The tutor, feeling unsettled, gave Bharat more problems. Harder ones and from a much higher level. Bharat had completed them in less than ten minutes.

“Do you have something that takes longer?” he had asked quietly.

The tutor had fallen silent.

Suchitra had not been surprised. She had known Bharat’s mind worked differently.

What warmed her heart was not the brilliance itself, but the reason behind it. Bharat was protective of his older brother.

While Ram protected his younger brother with his presence. Bharat protected Ram by removing the problem efficiently.

“Let’s buy more books tomorrow,” she said to Bharat with a smile.

She rose from the floor. “Come. Both of you must be hungry. Let’s have dinner.”

The three of them walked together to the family dining room.
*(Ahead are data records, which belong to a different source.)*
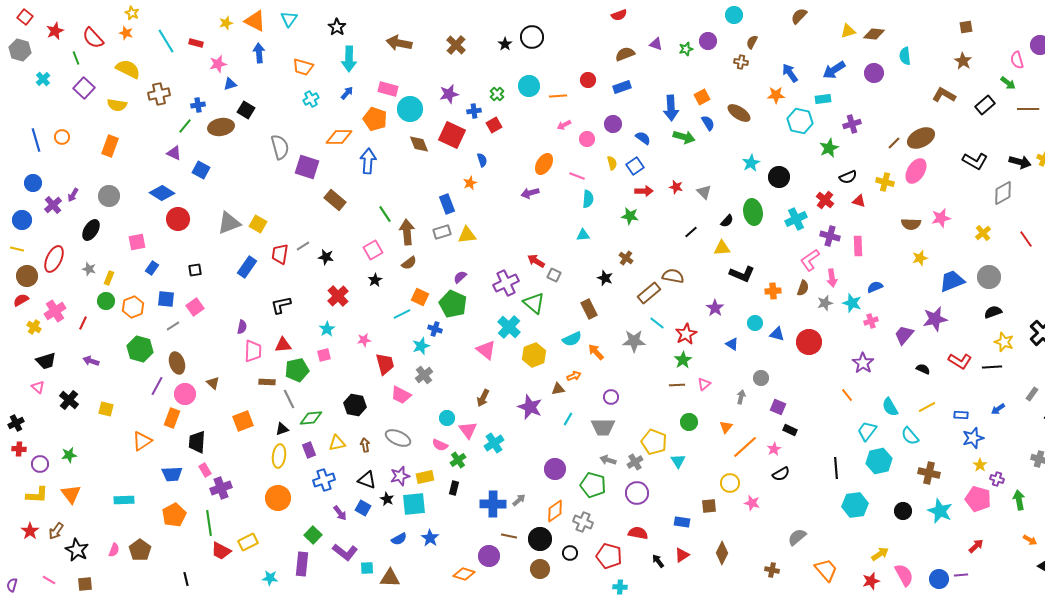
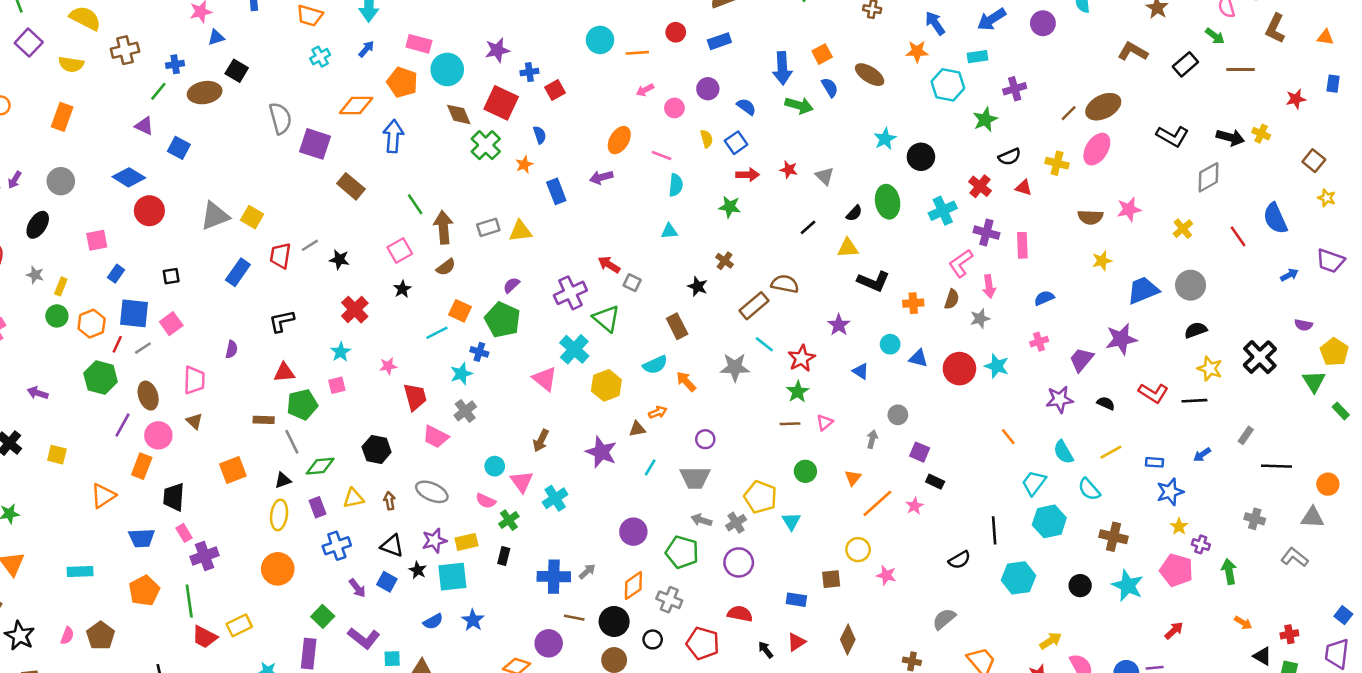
green cross: (497, 94) -> (486, 145), moved, size x1.6
blue rectangle: (447, 204) -> (556, 191), moved
blue square: (166, 299) -> (134, 313), size x1.4
cyan star: (852, 303) -> (997, 366), moved
red line: (83, 323) -> (117, 344), moved
pink trapezoid: (253, 351) -> (194, 380), moved
purple star: (863, 363) -> (1060, 399), moved, turned 30
black semicircle: (781, 474) -> (959, 560), moved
Ram took his seat and sat upright, composed and steady. Bharat sat next to him, equally composed but with his eyes lowered to the table.

Samar, nearly three years old and already hot-tempered, was protesting loudly when his water cup was taken away. But the sight of his older brothers calmed him down instantly. Samar adored them, especially Bharat.

Suchitra recalled the event from a few months ago when Samar’s expensive foreign mechanical horse had shattered across the corridor floor. The palace staff had desperately tried to fix it and calm Samar while he wailed loudly in frustration.

While everyone else tried to soothe Samar, Bharat crouched beside the broken pieces and studied the toy.